Industry Voices and Unified Advocacy
Executives from major Indian exchanges and trading platforms have spoken openly about the need for reform. They frame their demands as collaborative rather than confrontational. Many emphasize that the industry seeks regulation, not regulatory avoidance.
These leaders argue that thoughtful policy can strengthen compliance, protect consumers, and generate sustainable revenue. They also highlight that India already enforces strong identity verification and reporting standards across exchanges, which positions the country well to manage crypto activity responsibly.
Their advocacy focuses on partnership with policymakers rather than resistance.
Regulatory Clarity Beyond Taxation
Tax reform alone will not solve the sector’s challenges. Industry participants also request clear legal definitions for cryptocurrencies and related activities. They want policymakers to specify whether digital assets fall under securities law, commodities law, or a new category altogether.
Clear definitions would guide compliance requirements, licensing processes, and enforcement standards. Businesses could then structure operations confidently and attract long-term investment. Consumers would benefit from stronger protection and clearer dispute resolution mechanisms.
The sector also seeks guidance on custody rules, exchange oversight, and cross-border transactions. Without such clarity, even well-intentioned companies face operational risk.
Impact on Innovation and Employment
Crypto and blockchain technology extend far beyond trading. Indian developers build decentralized finance platforms, gaming ecosystems, tokenized assets, and enterprise blockchain solutions. These activities generate high-skill employment and exportable intellectual property.
Unclear rules threaten this innovation pipeline. Startups relocate to countries with predictable frameworks, taking talent and capital with them. Investors choose markets that support experimentation within defined boundaries.
Industry leaders argue that India risks losing its competitive advantage if it fails to act decisively.

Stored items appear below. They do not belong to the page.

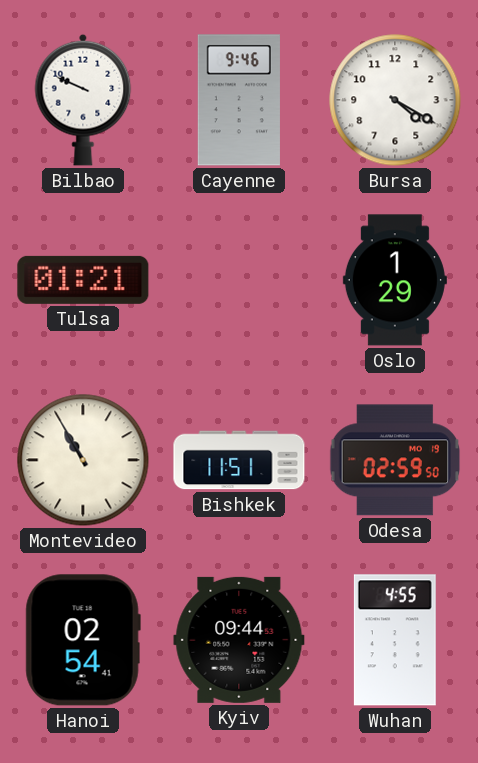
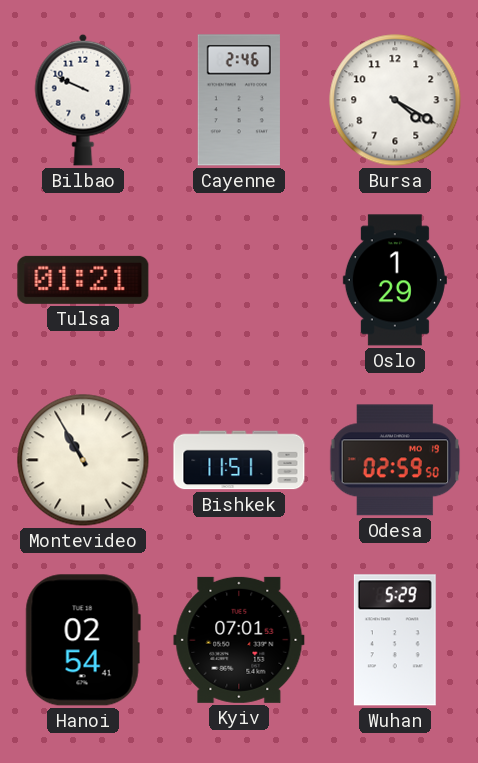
Cayenne: 9:46 -> 2:46
Kyiv: 09:44 -> 07:01
Wuhan: 4:55 -> 5:29
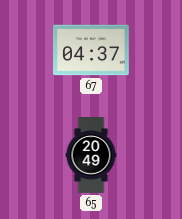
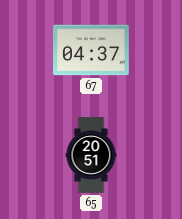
65: 20:49 -> 20:51
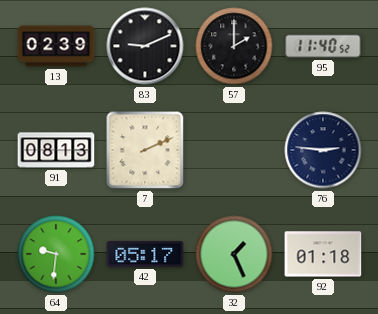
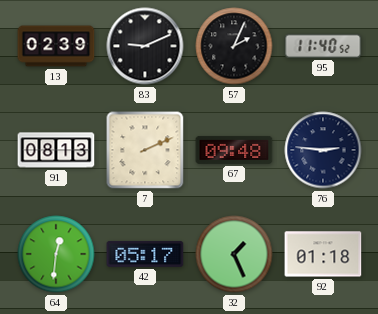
57: 2:00 -> 2:04
67: none -> 09:48
64: 9:31 -> 12:31
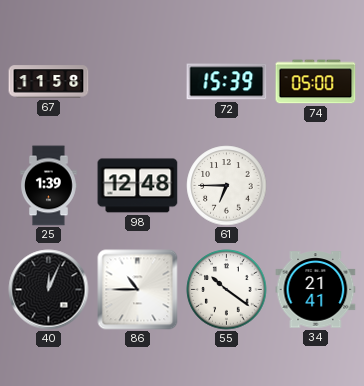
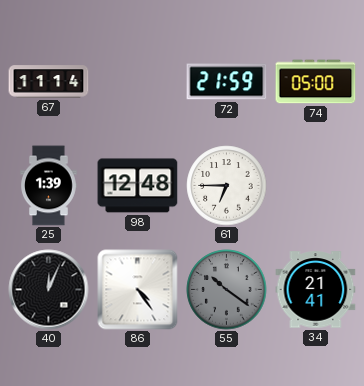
67: 11:58 -> 11:14
72: 15:39 -> 21:59
86: 10:45 -> 4:24
55 dial: white -> grey
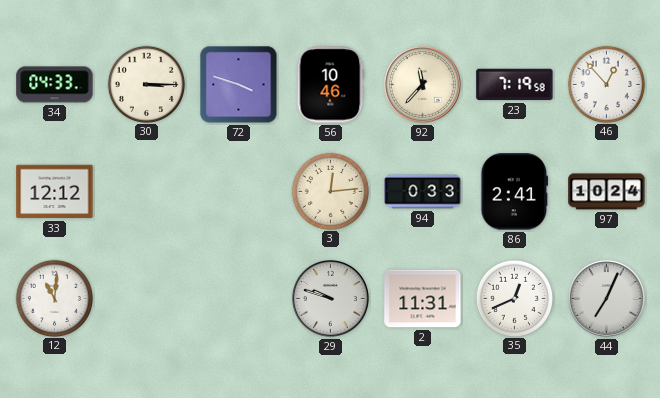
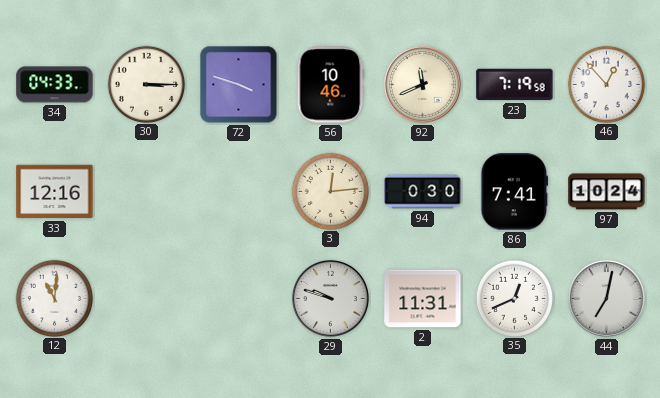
92: 11:37 -> 11:41
33: 12:12 -> 12:16
94: 0:33 -> 0:30
86: 2:41 -> 7:41
44: 7:04 -> 7:02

Government Concerns and the Need for Balance
Regulators have historically expressed concerns about financial stability, consumer protection, and misuse of private cryptocurrencies. These concerns remain valid and deserve serious consideration. However, industry voices argue that strict taxation does not address these risks effectively.
Clear rules, robust compliance requirements, and strong enforcement can mitigate risks more effectively than high taxes alone. Balanced regulation can encourage responsible behavior while discouraging illicit activity.
The sector believes policymakers can achieve oversight without stifling growth.
What Budget 2026 Could Signal
The upcoming Union Budget represents more than a fiscal announcement for the crypto industry. It serves as a signal of the government’s long-term stance on digital assets. Even modest changes could indicate openness to dialogue and reform.
If the government reduces transaction taxes, reviews the gains tax structure, and outlines a roadmap for regulation, the market could regain confidence quickly. Liquidity could return to domestic exchanges, startups could expand operations, and investors could re-engage.
If the government maintains the status quo, uncertainty may persist, and offshore migration may continue.
Conclusion
India’s crypto sector now stands at a critical crossroads. Rapid adoption and strong technical talent give the country a powerful foundation, but unclear regulation and heavy taxation threaten progress. Industry leaders have articulated clear, reasoned demands for Budget 2026: rational taxes, regulatory clarity, and a collaborative approach to governance.
These requests do not seek unchecked freedom. They seek fairness, predictability, and alignment with global best practices. The decisions made in Budget 2026 will shape India’s crypto landscape for years to come. With thoughtful reform, India can position itself as a global leader in digital assets. Without it, the country risks watching innovation move elsewhere.